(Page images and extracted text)
----------------------------------------

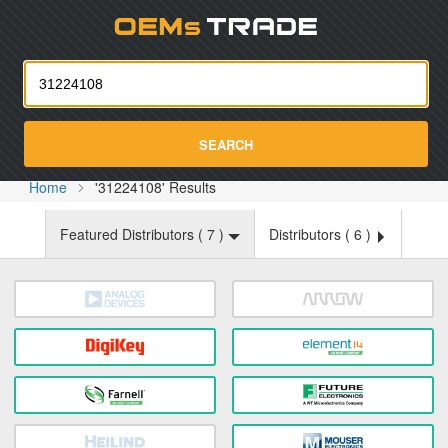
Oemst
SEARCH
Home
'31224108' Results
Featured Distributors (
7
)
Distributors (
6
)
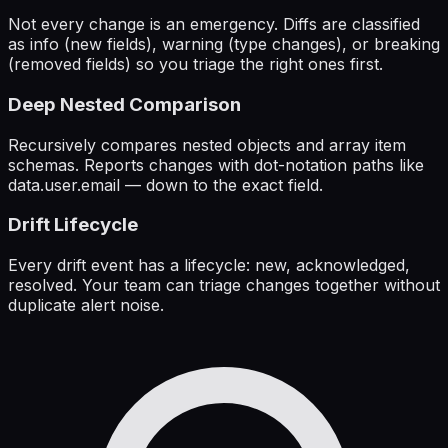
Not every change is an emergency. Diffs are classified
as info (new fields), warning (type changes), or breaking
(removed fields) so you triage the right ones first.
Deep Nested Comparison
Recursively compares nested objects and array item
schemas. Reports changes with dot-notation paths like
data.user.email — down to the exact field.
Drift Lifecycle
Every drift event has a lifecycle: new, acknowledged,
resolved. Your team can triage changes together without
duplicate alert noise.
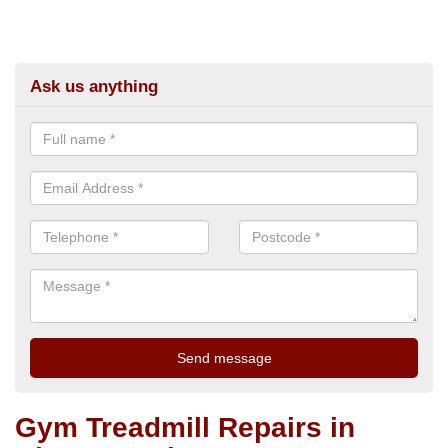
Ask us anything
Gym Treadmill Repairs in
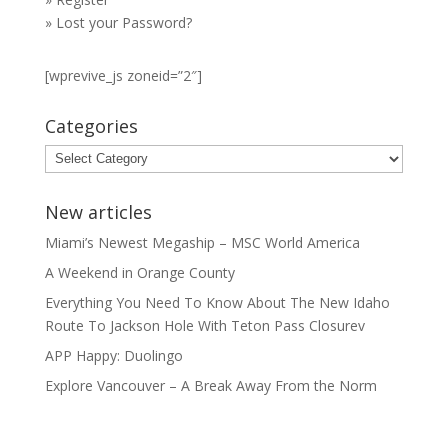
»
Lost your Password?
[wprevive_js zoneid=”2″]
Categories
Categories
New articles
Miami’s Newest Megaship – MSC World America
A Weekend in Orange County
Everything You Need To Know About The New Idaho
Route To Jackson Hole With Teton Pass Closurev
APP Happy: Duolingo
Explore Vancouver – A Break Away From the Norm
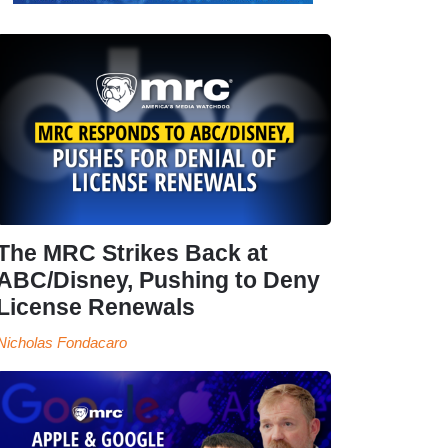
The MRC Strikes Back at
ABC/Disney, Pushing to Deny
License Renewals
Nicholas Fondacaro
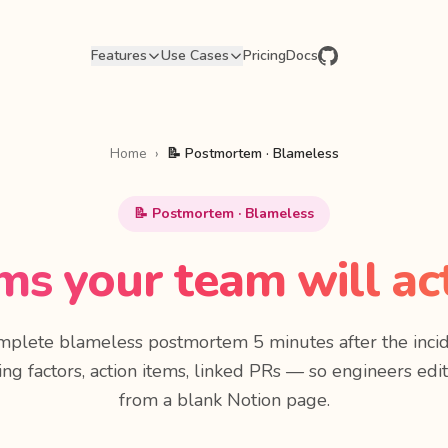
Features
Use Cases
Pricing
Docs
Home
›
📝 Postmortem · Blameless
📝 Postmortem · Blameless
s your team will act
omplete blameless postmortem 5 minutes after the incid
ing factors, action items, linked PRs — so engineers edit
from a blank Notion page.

----------------------------------------

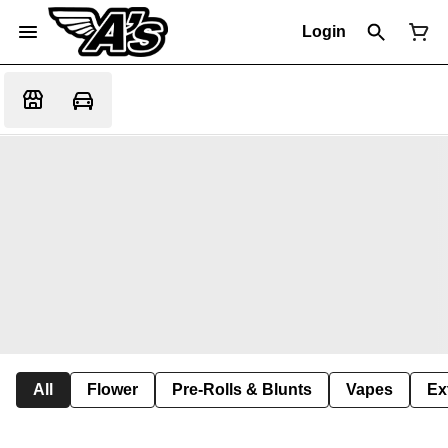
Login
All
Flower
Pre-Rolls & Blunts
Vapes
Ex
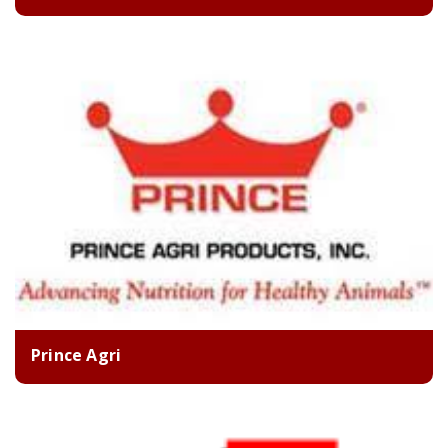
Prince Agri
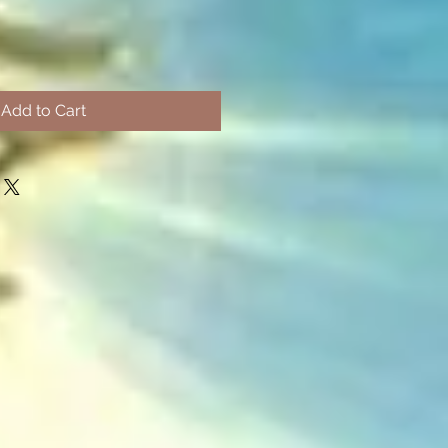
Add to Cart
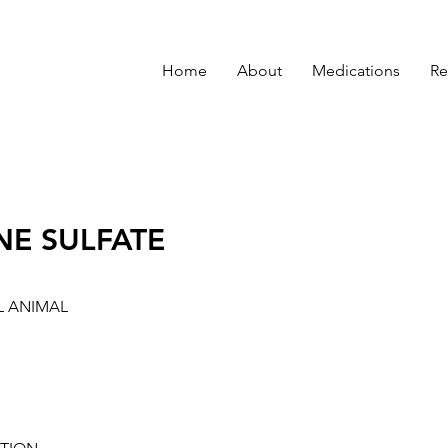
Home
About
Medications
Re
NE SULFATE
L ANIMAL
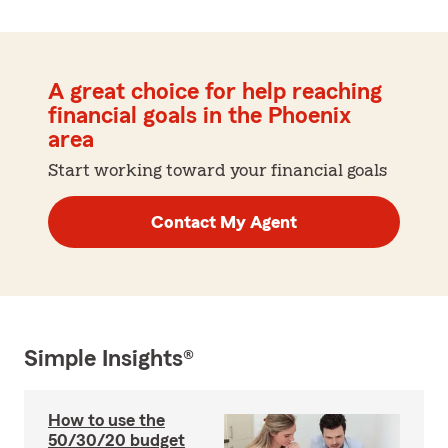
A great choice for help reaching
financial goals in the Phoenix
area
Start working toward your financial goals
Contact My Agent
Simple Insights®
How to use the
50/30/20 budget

----------------------------------------

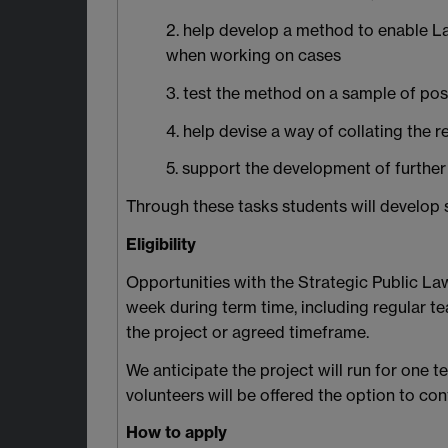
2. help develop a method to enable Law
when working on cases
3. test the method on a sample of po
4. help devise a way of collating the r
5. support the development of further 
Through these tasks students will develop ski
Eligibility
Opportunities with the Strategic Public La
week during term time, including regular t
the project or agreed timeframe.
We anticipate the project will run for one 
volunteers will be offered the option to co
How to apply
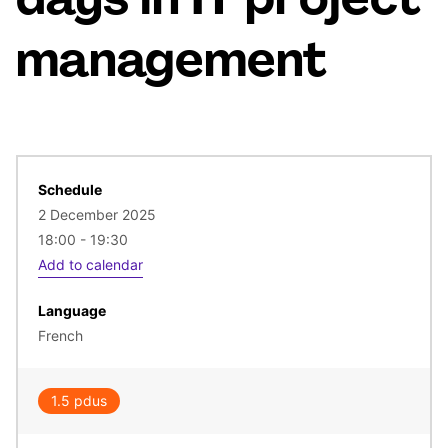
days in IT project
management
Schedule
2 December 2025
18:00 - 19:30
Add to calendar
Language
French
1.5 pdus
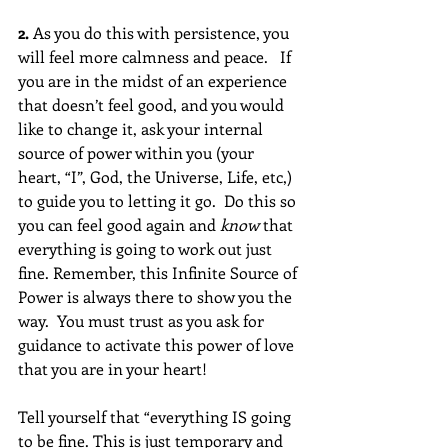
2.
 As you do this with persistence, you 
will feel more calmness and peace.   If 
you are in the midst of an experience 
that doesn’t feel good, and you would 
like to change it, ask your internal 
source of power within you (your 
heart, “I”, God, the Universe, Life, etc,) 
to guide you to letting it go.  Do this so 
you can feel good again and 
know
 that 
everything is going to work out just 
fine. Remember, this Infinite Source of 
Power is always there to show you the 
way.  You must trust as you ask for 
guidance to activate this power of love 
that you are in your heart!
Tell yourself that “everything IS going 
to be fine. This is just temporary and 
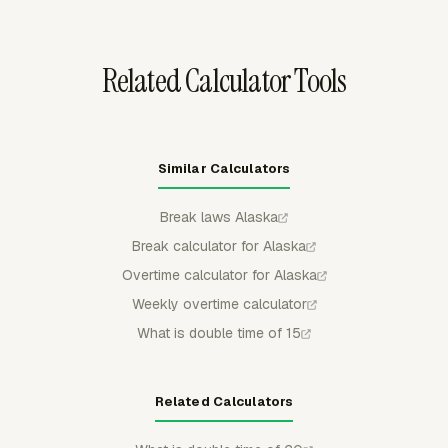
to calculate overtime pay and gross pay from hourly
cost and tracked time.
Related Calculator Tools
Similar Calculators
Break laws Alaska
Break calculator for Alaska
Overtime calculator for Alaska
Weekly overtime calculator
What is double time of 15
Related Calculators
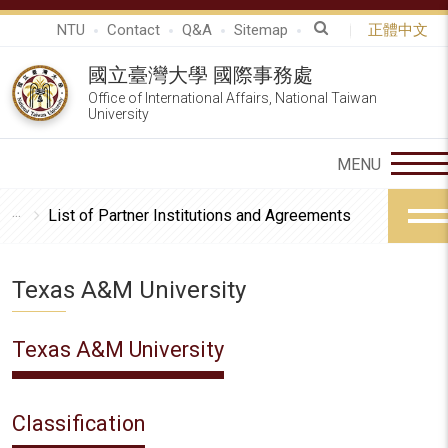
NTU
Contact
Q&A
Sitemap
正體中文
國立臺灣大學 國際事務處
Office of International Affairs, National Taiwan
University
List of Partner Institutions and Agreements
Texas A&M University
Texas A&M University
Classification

----------------------------------------

Every line above in the stretch from the one with "Pre-Rolls & Blunts" through the one with "50/30/20 budget" is to be transcribed exactly, ends included. No picture is copied.

Pre-Rolls & Blunts
Vapes
Ex
Prince Agri
Add to Cart
Home
About
Medications
Re
NE SULFATE
L ANIMAL
A great choice for help reaching
financial goals in the Phoenix
area
Start working toward your financial goals
Contact My Agent
Simple Insights®
How to use the
50/30/20 budget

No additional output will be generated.